Evanston: Presence Health partners with the City of Evanston Health Department to expand mental health services to the community. Presence has served as a catalyst for funding a behavioral health Social Worker in the Library initiative at Evanston Public Library, where Presence has a full-time social worker on-site connecting patrons to resources on short-term crisis management. This program was introduced by Evonda Thomas-Smith, Evanston Community Leadership Board member and head of Evanston Health Department.

Des Plaines: Sr. Cathy Ryan, the executive director of Maryville Academy and chairwoman of the Des Plaines Community Leadership Board, partnered with the New Beginnings Clinic at Presence Holy Family Medical Center to create the Unaccompanied Children Program, governed under the auspices of the U.S. Office of Refugee Resettlement.

Through this partnership, Maryville serves as a receiving center for unaccompanied children ages 13-17 who fled their country and have been detained by federal authorities entering the United States and are now awaiting re-unification with parents and family in the U.S. These children have left their homes in countries such as Mexico, Guatemala, Honduras and El Salvador, often fleeing violence and poverty.

In some instances, the children have traveled with other family members and are separated from these adults at the time of their detention.
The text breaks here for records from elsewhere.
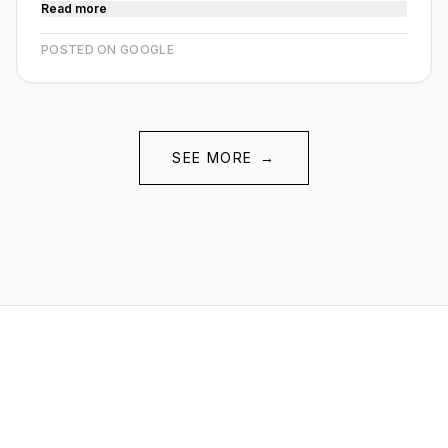
Read more
POSTED ON GOOGLE
SEE MORE
→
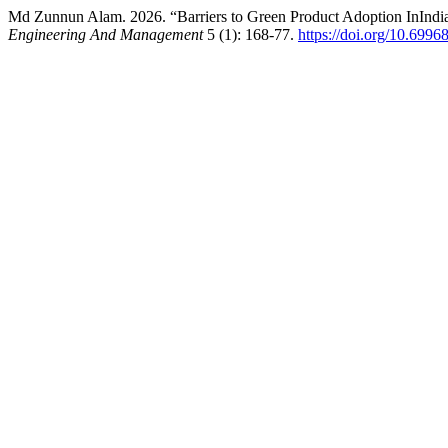
Md Zunnun Alam. 2026. “Barriers to Green Product Adoption InIndia
Engineering And Management
5 (1): 168-77.
https://doi.org/10.699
Their journeys often are long and arduous and many have traveled on the roofs of freight trains, walked through deserts, and worked along the way crossing from one country to another until arriving at the U.S. border.

Presence Holy Family Medical Center provides medical consultations within 48 hours of the children's' arrival at Maryville. These consultations include a full physical examination, TB testing, immunizations, and emotional support. The clinic is a welcoming and culturally sensitive environment where the staff speaks their language and understands their needs. In less than a year, more than 200 children have been cared for through the program before being reunited with their families in the U.S. It is through the relationships that were established with the community leadership board that this critically important program came into being.

ADDITIONAL OBSERVATIONS AND CONCLUSIONS
Since the community leadership boards were formed there have been closer relationships between Presence and the communities served. Community leadership board members take the initiative to identify other community organizations that may be of assistance in meeting the needs of patients or the needs of community served by the hospital. Email introductions occur more naturally and there is an ongoing focus on addressing the social determinants of health.

The Presence Health Board recruits community leadership board members who bring a wide range of competencies that support the move towards population health. In summary, those collective competencies are:

  • Catholic identity and mission focus
  • Community health needs assessment
  • Population health management
  • Chronic disease management
  • Public health
  • Behavioral health
  • Advocacy/public policy
  • Community relations
  • Community benefit
  • Social service agency connections
  • Physician/clinician relations
  • Wellness and prevention
  • Change management
  • Community leadership

Presence Health provides patient care to many racially and culturally diverse communities throughout Chicago and the surrounding metropolitan area. In 2017, Presence served people who spoke in 118 different languages. This fact alone demonstrates the need to ensure inclusive board representation. It is imperative that health care providers are connecting with the health care needs of those who seek care and wellness in a meaningful way, including through community board governance.

DOUGAL HEWITT was chief officer for mission and external affairs for Presence Health and is now executive vice president and chief mission officer for Providence St. Joseph Health, Renton, Washington.

PAMELA MITCHELL-BOYD is system director of diversity and inclusion, Presence/Amita Health, Chicago.

NOTE

  1. Melanie Evans, "Hospital Boards Still Playing Catch-Up on Diversity," Modern Healthcare April 12, 2014, website, www.modernhealthcare.com/article/20140412/MAGAZINE/304129986.